Data Science 101 — Overfitting & Under-fitting: How to detect them in our models

A guide for answering the popular data science interview question about overfitting & underfitting

Ashley Ha

~4 min read · February 23, 2023 (Updated: April 8, 2023) · Free: No

Your Guide for the Data Science Interview — Overfitting & Underfitting

Hey, all! 🙋🏼‍♀️Ashley here.

I had a fantastic suggestion recently from a LinkedIn connection for deep-diving into our next Data Science interview question.

What is overfitting & underfitting, & how can we detect them in our models?

So, here's how I would answer this question in a data science interview,

" Overfitting can occur when a model is too complex & fits the training data too closely, resulting in poor performance on new, unseen data. This can happen when a model has too many features or when it is trained on a small dataset.
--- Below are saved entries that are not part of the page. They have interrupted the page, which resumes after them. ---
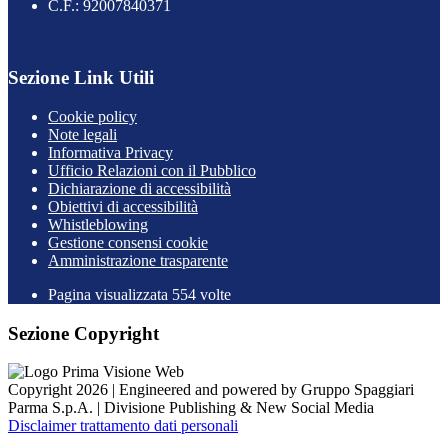
C.F.: 92007840371
Sezione Link Utili
Cookie policy
Note legali
Informativa Privacy
Ufficio Relazioni con il Pubblico
Dichiarazione di accessibilità
Obiettivi di accessibilità
Whistleblowing
Gestione consensi cookie
Amministrazione trasparente
Pagina visualizzata
554
volte
Sezione Copyright
Copyright 2026 | Engineered and powered by Gruppo Spaggiari
Parma S.p.A. | Divisione Publishing & New Social Media
Disclaimer trattamento dati personali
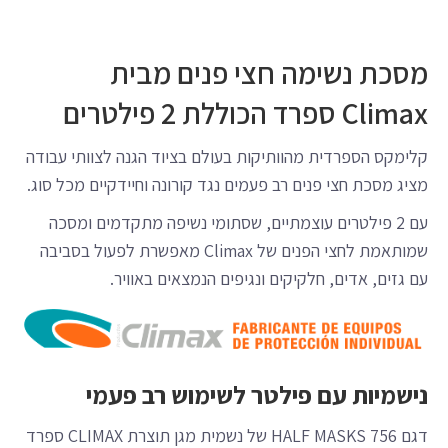
מסכת נשימה חצי פנים מבית
Climax ספרד הכוללת 2 פילטרים
קלימקס הספרדית מהוותיקות בעולם בציוד הגנה לצוותי עבודה
מציג מסכת חצי פנים רב פעמים נגד קורונה וחיידקיים מכל סוג.
עם 2 פילטרים עוצמתיים, שסתומי נשיפה מתקדמים ומסכה
שמותאמת לחצי הפנים של Climax מאפשרת לפעול בסביבה
עם גזים, אדים, חלקיקים ונגיפים הנמצאים באוויר.
נישמיות עם פילטר לשימוש רב פעמי
דגם 756 HALF MASKS של נשמית מגן תוצרת CLIMAX ספרד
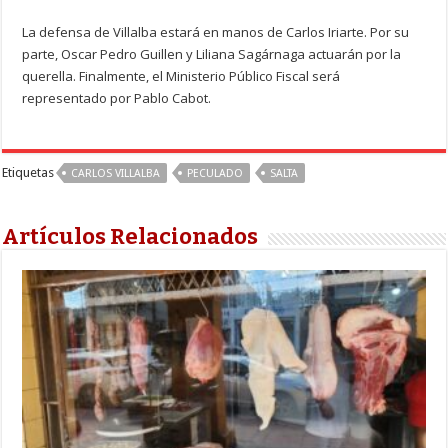
La defensa de Villalba estará en manos de Carlos Iriarte. Por su
parte, Oscar Pedro Guillen y Liliana Sagárnaga actuarán por la
querella. Finalmente, el Ministerio Público Fiscal será
representado por Pablo Cabot.
Etiquetas
CARLOS VILLALBA
PECULADO
SALTA
Artículos Relacionados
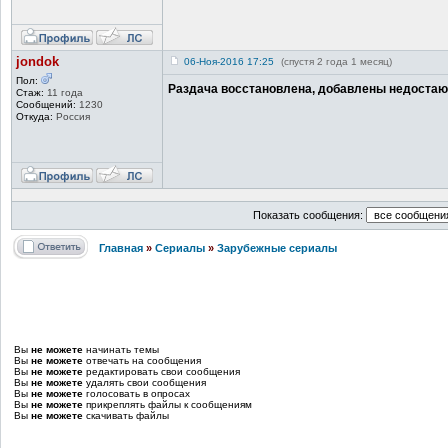
jondok
06-Ноя-2016 17:25
(спустя 2 года 1 месяц)
Пол:
Раздача восстановлена, добавлены недостаю
Стаж:
11 года
Сообщений:
1230
Откуда:
Россия
Показать сообщения:
Главная
»
Сериалы
»
Зарубежные сериалы
Вы
не можете
начинать темы
Вы
не можете
отвечать на сообщения
Вы
не можете
редактировать свои сообщения
Вы
не можете
удалять свои сообщения
Вы
не можете
голосовать в опросах
Вы
не можете
прикреплять файлы к сообщениям
Вы
не можете
скачивать файлы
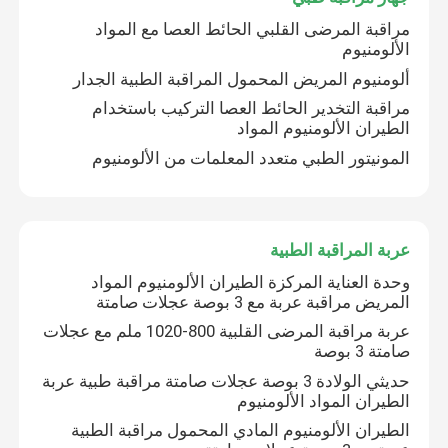
مراقبة المرضى القلبي الحائط العصا مع المواد
الألومنيوم
ألومنيوم المريض المحمول المراقبة الطبية الجدار
مراقبة التخدير الحائط العصا التركيب باستخدام
الطيران الألومنيوم المواد
المونيتور الطبي متعدد المعلمات من الألومنيوم
عربة المراقبة الطبية
وحدة العناية المركزة الطيران الألومنيوم المواد
المريض مراقبة عربة مع 3 بوصة عجلات صامتة
عربة مراقبة المرضى القلبية 800-1020 ملم مع عجلات
صامتة 3 بوصة
حديثي الولادة 3 بوصة عجلات صامتة مراقبة طبية عربة
الطيران المواد الألومنيوم
الطيران الألومنيوم المادي المحمول مراقبة الطبية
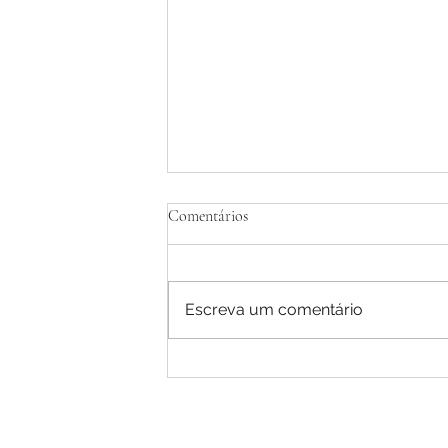
Comentários
Escreva um comentário
Calculadora Tablet ' Bloco de notas 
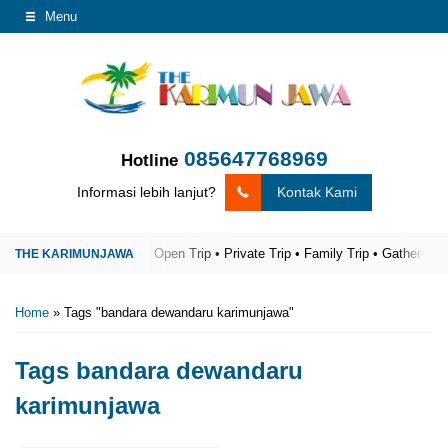
Menu
085647768969
Hotline
Informasi lebih lanjut?
Kontak Kami
imunjawa Terpercaya
Open Trip • Private Trip • Family Trip • Gathering
T
Home
»
Tags "bandara dewandaru karimunjawa"
Tags
bandara dewandaru
karimunjawa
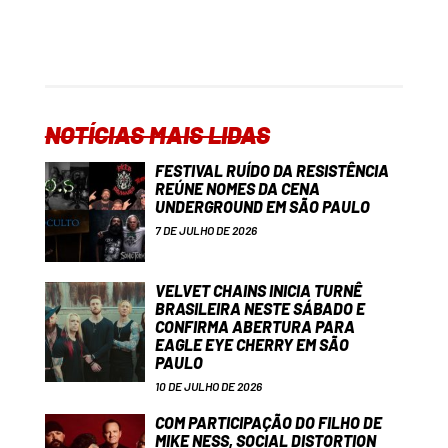
NOTÍCIAS MAIS LIDAS
FESTIVAL RUÍDO DA RESISTÊNCIA
REÚNE NOMES DA CENA
UNDERGROUND EM SÃO PAULO
7 DE JULHO DE 2026
VELVET CHAINS INICIA TURNÊ
BRASILEIRA NESTE SÁBADO E
CONFIRMA ABERTURA PARA
EAGLE EYE CHERRY EM SÃO
PAULO
10 DE JULHO DE 2026
COM PARTICIPAÇÃO DO FILHO DE
MIKE NESS, SOCIAL DISTORTION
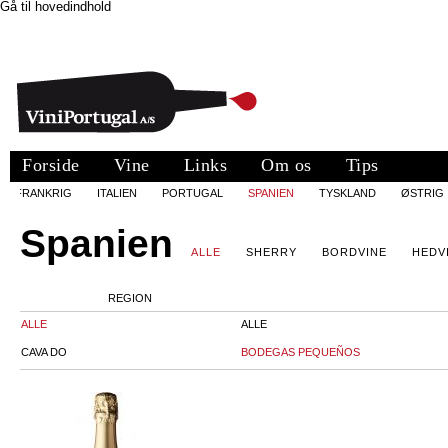
Gå til hovedindhold
Forside
Vine
Links
Om os
Tips
FRANKRIG
ITALIEN
PORTUGAL
SPANIEN
TYSKLAND
ØSTRIG
Spanien
ALLE
SHERRY
BORDVINE
HEDV
REGION
ALLE
ALLE
CAVA DO
BODEGAS PEQUEÑOS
On the other hand, Underfitting can happen when a model is too simple & doesn't completely capture the underlying patterns in the data. This can result in poor performance in the training & test data sets. This can happen when a model is too rigid or when it is not trained for long enough.

and so, to construct an effective machine learning model, it is important to find that balance between overfitting & underfitting. This can be achieved through techniques such as regularization, feature selection, & cross-validation. "

Understanding the Bias-Variance Tradeoff can greatly help us to understand how to avoid the mistake of overfitting and underfitting.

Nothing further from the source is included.